Surviving Today’s Candidate-Driven Market: The 3 Most Critical Employment Branding Strategies
An extremely favorable candidate job market means companies must adapt, or risk talent acquisition failure.
The candidate-driven job market has officially reached all hiring levels. From highly specialized senior managers to more junior level generalists, employees of varying degrees all have one thing in common: They are increasingly holding the cards when it comes to their career options.
Statistically speaking, the numbers are telling a hard knock story for employers: Adapt or fail. Globally, the unemployment rate is expected to increase slightly, from 5.7 percent to 5.8 percent, a nominal percentage point increase but with implications for nearly three million people and mostly attributable to the availability of workers and the slower pace at which jobs are being created (International Labour Organization). In the states, however, near two-decade-low numbers in unemployment have talent of all levels opting for career opportunities of their choosing – and on their terms. This is leaving companies in a brutally competitive marketplace, and in an arms race to attract candidates.
To combat this reality, as an employer in today’s candidate-driven job market, you must abide by the three golden principles of employment branding. To ‘post and pray,’ as they say, is no longer a viable option; the candidate attraction lifecycle begins long before someone actually completes an application or considers working for your company.
The 3 Golden Principles to Employment Branding
1. Golden Principle No.1: Develop a sense of BELONGING.
The decision to make a job change is a big move; it’s life changing. Which is why successful recruiting starts long before someone considers changing jobs. All of the touchpoints that demonstrate who your company is and what you do should be authentic and consistent. Single-handedly, these two qualities in employment branding today – authenticity and consistency – will help your messaging resonate with someone who then considers you as a potential future employer.
In traditional marketing we refer to this as the “zero moment of truth.” The world is hyperconnected and anyone and any company can easily be found. If you don’t have a line of communication going – a constant drip feed of information about your company brand and the people who work for it – job seekers, and people who don’t even know they’re job seeking yet, won’t subconsciously be considering you as their next employer and this is where you will lose out to the companies who are.
Consumer brands struggle with this the most. They may have a great product following, but are they advertising their employer brand? In 2018, it’s paramount to outwardly be sharing your employee experience – and if you don’t, you will miss hiring targets for every level of position.
Share your company story. This means promotions, new hires, pictures from around the office, company awards and reviews – all of the “stuff” that show the real people behind the brand and what it means to work for it.
2. Golden Principle No.2: AUTHENTICITY; live the brand.
The experience of working for your company cannot be a lip service; if there is dissonance between what a candidate hears while learning about an organization and what it’s really like to work there, they will lose interest in becoming an employee.

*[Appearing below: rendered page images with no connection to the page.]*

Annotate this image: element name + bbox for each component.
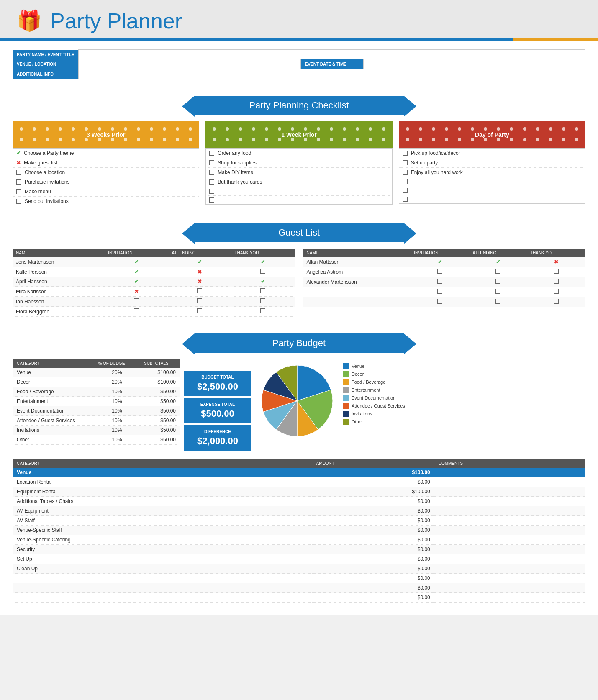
checkbox-icon[interactable] — [16, 199, 21, 204]
budget-subtotal: $100.00 — [140, 368, 180, 377]
expense-item-row: AV Staff $0.00 — [13, 516, 585, 526]
legend-color — [343, 395, 349, 401]
checklist-item: Make DIY items — [206, 168, 392, 177]
checkbox-icon[interactable] — [495, 269, 500, 274]
guest-col-header: ATTENDING — [469, 249, 527, 257]
expense-item-name: Security — [13, 545, 312, 554]
checkbox-icon[interactable] — [16, 189, 21, 194]
guest-invitation: ✔ — [105, 257, 168, 267]
event-date-value[interactable] — [363, 59, 585, 69]
checkbox-icon[interactable] — [403, 188, 408, 193]
checkbox-icon[interactable] — [209, 151, 214, 156]
venue-value[interactable] — [79, 59, 300, 69]
expense-item-amount: $100.00 — [312, 487, 434, 497]
budget-subtotal: $50.00 — [140, 406, 180, 416]
legend-color — [343, 411, 349, 417]
budget-totals: BUDGET TOTAL $2,500.00 EXPENSE TOTAL $50… — [184, 359, 251, 451]
checklist-item-text: Choose a Party theme — [24, 150, 74, 156]
checkbox-icon[interactable] — [403, 197, 408, 202]
checklist-item-text: Shop for supplies — [218, 160, 257, 166]
legend-color — [343, 419, 349, 425]
checkbox-icon[interactable] — [554, 289, 559, 294]
checkbox-icon[interactable] — [554, 279, 559, 284]
expense-total-label: EXPENSE TOTAL — [188, 402, 247, 407]
checkbox-icon[interactable] — [197, 288, 202, 293]
budget-right-section: Venue Decor Food / Beverage Entertainmen… — [259, 359, 585, 451]
legend-label: Attendee / Guest Services — [352, 403, 405, 408]
checkbox-icon[interactable] — [403, 170, 408, 175]
checkbox-icon[interactable] — [260, 298, 265, 303]
check-icon: ✔ — [16, 150, 21, 156]
expense-item-comments — [434, 593, 585, 603]
checkbox-icon[interactable] — [209, 197, 214, 203]
legend-item: Food / Beverage — [343, 379, 405, 385]
checkbox-icon[interactable] — [554, 269, 559, 274]
difference-box: DIFFERENCE $2,000.00 — [184, 425, 251, 451]
check-icon: ✔ — [261, 259, 265, 265]
checkbox-icon[interactable] — [260, 308, 265, 313]
legend-item: Attendee / Guest Services — [343, 403, 405, 409]
guest-thankyou — [231, 307, 295, 317]
checkbox-icon[interactable] — [437, 269, 442, 274]
checkbox-icon[interactable] — [403, 151, 408, 156]
legend-color — [343, 379, 349, 385]
pie-chart — [259, 363, 335, 438]
checkbox-icon[interactable] — [209, 179, 214, 185]
checklist-item-text: Enjoy all you hard work — [411, 169, 463, 175]
expense-item-row: Security $0.00 — [13, 545, 585, 554]
checkbox-icon[interactable] — [134, 308, 139, 313]
expense-item-name: Venue-Specific Staff — [13, 526, 312, 535]
checklist-item: Make menu — [13, 187, 199, 197]
checkbox-icon[interactable] — [403, 179, 408, 184]
x-icon: ✖ — [198, 269, 202, 275]
budget-row: Entertainment 10% $50.00 — [13, 397, 180, 406]
checkbox-icon[interactable] — [209, 160, 214, 165]
checkbox-icon[interactable] — [437, 299, 442, 304]
guest-col-header: INVITIATION — [411, 249, 469, 257]
guest-invitation: ✔ — [105, 277, 168, 287]
checkbox-icon[interactable] — [403, 160, 408, 165]
checkbox-icon[interactable] — [134, 298, 139, 303]
budget-wrapper: CATEGORY % OF BUDGET SUBTOTALS Venue 20%… — [0, 359, 598, 455]
guest-thankyou: ✖ — [527, 257, 585, 267]
checkbox-icon[interactable] — [16, 170, 21, 175]
checkbox-icon[interactable] — [554, 299, 559, 304]
check-icon: ✔ — [438, 259, 442, 265]
guest-name: Kalle Persson — [13, 267, 105, 277]
budget-subtotal: $100.00 — [140, 377, 180, 387]
party-name-value[interactable] — [79, 50, 585, 59]
checkbox-icon[interactable] — [495, 289, 500, 294]
expense-item-row: Equipment Rental $100.00 — [13, 487, 585, 497]
guest-invitation — [411, 267, 469, 277]
checklist-item-text: Send out invitations — [25, 198, 69, 204]
guestlist-banner: Guest List — [13, 223, 585, 242]
expense-item-row: AV Equipment $0.00 — [13, 506, 585, 516]
checkbox-icon[interactable] — [495, 279, 500, 284]
legend-label: Venue — [352, 364, 364, 369]
checkbox-icon[interactable] — [495, 299, 500, 304]
checkbox-icon[interactable] — [209, 170, 214, 175]
expense-detail-wrap: CATEGORY AMOUNT COMMENTS Venue $100.00 L… — [0, 455, 598, 603]
checkbox-icon[interactable] — [437, 289, 442, 294]
checkbox-icon[interactable] — [197, 298, 202, 303]
checkbox-icon[interactable] — [197, 308, 202, 313]
budget-table: CATEGORY % OF BUDGET SUBTOTALS Venue 20%… — [13, 359, 180, 445]
expense-item-comments — [434, 545, 585, 554]
pie-chart-wrap — [259, 363, 335, 440]
additional-info-value[interactable] — [79, 69, 585, 79]
checkbox-icon[interactable] — [260, 288, 265, 293]
expense-item-name: AV Equipment — [13, 506, 312, 516]
checklist-item: Pick up food/ice/décor — [399, 149, 585, 158]
checkbox-icon[interactable] — [437, 279, 442, 284]
checkbox-icon[interactable] — [16, 179, 21, 185]
guest-name: Mira Karlsson — [13, 287, 105, 297]
expense-item-name: Equipment Rental — [13, 487, 312, 497]
guest-invitation — [411, 297, 469, 307]
budget-category: Invitations — [13, 426, 94, 435]
budget-col-subtotals: SUBTOTALS — [140, 359, 180, 368]
budget-pct: 10% — [94, 397, 140, 406]
checkbox-icon[interactable] — [260, 269, 265, 274]
guest-invitation: ✔ — [105, 267, 168, 277]
checklist-item: Order any food — [206, 149, 392, 158]
checkbox-icon[interactable] — [209, 189, 214, 194]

Hiring managers, current employees and recruiters are all the physical manifestation of the brand that is being advertised to candidates. The brand belongs to everyone and it is up to the entire organization to create and contribute to a culture that exemplifies the employer value proposition. If recruiters, interviewers, hiring managers – everyone and anyone – don’t know how to speak to your employment brand, or worse, if they don’t believe in it, candidates will know, and feel, the disconnect. The key is not only to have accurate and attractive brand discussions, but to also make sure these narratives are consistent across the various interviewing streams, and with the people telling the story.
Create employment branding activities and use these as interactive training sessions that allow staff to feel a sense of involvement. Don’t be afraid to admit if your company doesn’t have a clear, compelling and accurate employment brand; your employees are your best resource and they should be part of creating your employer value proposition – include them!
3. Golden Principle No.3: Engage your audience through IMMERSION.
The recruiting cycle, much like any buying process cycle, requires anywhere from 7–10 touchpoints before someone completes an action. In the instance of recruiting, the desired action is often the completion of an application. In marketing, we refer to these repeated efforts as the “Rule of Seven,” which aligns closely with the idea that it takes seeing a message several times before remembering it.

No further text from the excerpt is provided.